Margaret Forster (born 25 May 1938) is a British author. She was born in Carlisle, England, where she attended Carlisle and County High School for Girls (1949–1956), and then won an Open Scholarship to read modern history at Somerville College, Oxford, from where she graduated in 1960.
After a short period as a teacher at Barnsbury Girls' School in Islington, north London (1961–1963), she has worked as a novelist, biographer and freelance literary critic, contributing regularly to book programmes on television, to BBC Radio 4 and various newspapers and magazines. She was a member of the BBC Advisory Committee on the Social Effects of Television (1975–1977), the Arts Council Literary Panel (1978–1981), and chief reviewer for non-fiction in the Evening Standard (1977–1980). She was elected a Fellow of the Royal Society of Literature in 1975.
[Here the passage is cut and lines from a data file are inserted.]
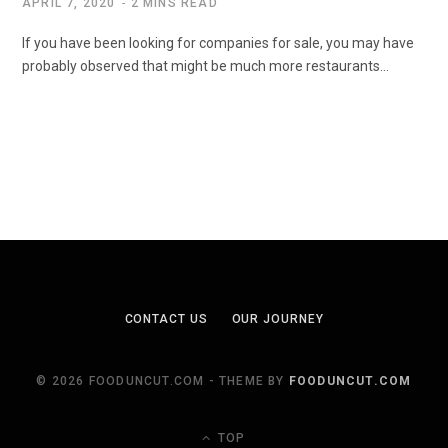
APRIL 7, 2020
2 MINS READ
If you have been looking for companies for sale, you may have
probably observed that might be much more restaurants…
CONTACT US
OUR JOURNEY
© 2026 FOODUNCUT.COM - THEME BY
FOODUNCUT.COM
TOP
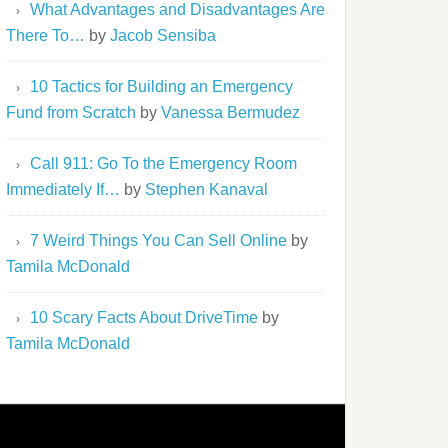
What Advantages and Disadvantages Are
There To…
by
Jacob Sensiba
10 Tactics for Building an Emergency
Fund from Scratch
by
Vanessa Bermudez
Call 911: Go To the Emergency Room
Immediately If…
by
Stephen Kanaval
7 Weird Things You Can Sell Online
by
Tamila McDonald
10 Scary Facts About DriveTime
by
Tamila McDonald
Forster is married to the writer, journalist and broadcaster Hunter Davies. They live in London and in the Lake District.
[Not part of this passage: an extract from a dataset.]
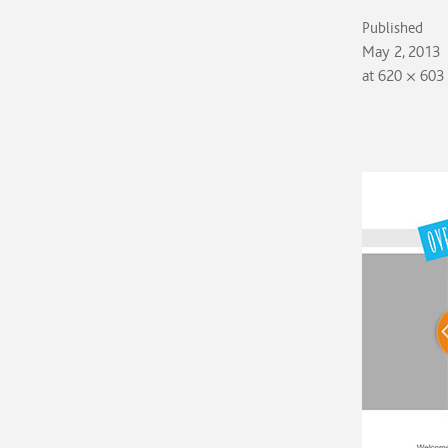
Published
May 2, 2013
at
620 × 603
She is the author of many successful novels, including Georgy Girl (1965) (filmed in 1966 and adapted for a short-lived 1970 Broadway musical), Lady's Maid (1990), Diary of an Ordinary Woman (2003), Have the Men Had Enough? (1989) and The Memory Box (1999), two memoirs, Hidden Lives (1995) and Precious Lives (1998), and several acclaimed biographies, most recently Good Wives (2001) and a fictionalised biography of the artist Gwen John, Keeping the world away (2006). She wrote Rich Desserts and Captain's Thin (1997), an account of the Carr's biscuit factory in Carlisle.
She has won awards for both her fiction and non-fiction works : Elizabeth Barrett Browning: a biography (Heinemann Award, 1989); Daphne du Maurier: The Secret Life of the Renowned Storyteller (Writers' Guild Award for Best Non-Fiction, 1993 - Fawcett Society Book Prize, 1994); Rich Desserts and Captain's Thin: a Family and Their Times 1831-1931 (Lex Prize of The Global Business Book Award, 1997); Precious Lives (J. R. Ackerley Prize for Autobiography, 1999).